On two recent albums, Toronto multi-instrumentalist Matthew Bailey taps into the imaginations of digital-age dreamers. Camargo, a solo release, and Vol. 1, a release by ES + MB, Bailey’s improv duo with Edwin Sheard, differ aesthetically. The former is filled with angular electronic tones and the latter with round sounds, but both recordings mirror vibrant thoughts bred by blue light.
 
Camargo is an eight-bit electronic album. Listeners are locked into the sounds of a side-scrolling, 2-D video game through most of the album, as Bailey’s whirrs, glitches, and strange clicks, bleeps, and bloops escort listeners through soft dreamlands and eerie places with ghosts and demogorgons. On the appropriately titled album closer, “Game Over,” which clocks in at over seven minutes, Bailey gradually eases the listener out of the Camargo experience with a steady synth line at the pace of slow-crawling end credits, before the piece flickers and stops to mark the end of gameplay.
 
Bailey’s oneiric tones are gentler on Vol. 1., his duo CD with Edwin Sheard on alto saxophone. Throughout seventeen tracks created during the pair’s jam sessions, Bailey’s synth and electric guitar meld with Sheard’s saxophone like the 3-D pipes in the Windows ’95 screensaver. Bailey and Sheard alternate between playful and anxious outbursts and longer and calmer meditations.
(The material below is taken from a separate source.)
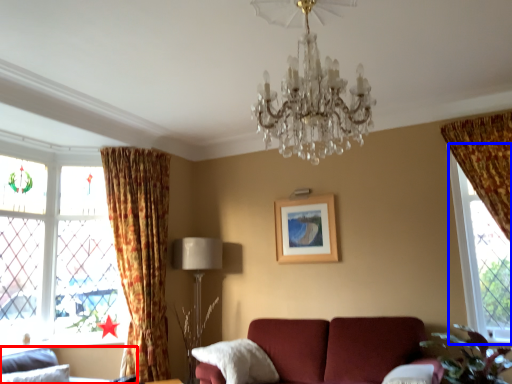 Question: Which of the following is the farthest to the observer, studio couch (highlighted by a red box) or window (highlighted by a blue box)?

Choices:
 (A) studio couch
 (B) window

Answer: (B)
The fluttering sax and electronics on “Unwelcome Thought” evoke the heart’s quick pace when you’re filled with dread, while “Big Feelings” is another emotional exploration, but this time with Sheard and Bailey having shut their screens off to indulge in tranquility.
 
Whether moulding sounds as a soloist or with a partner, Bailey’s curious mind conjures enthralling animated soundscapes for wired daydreamers.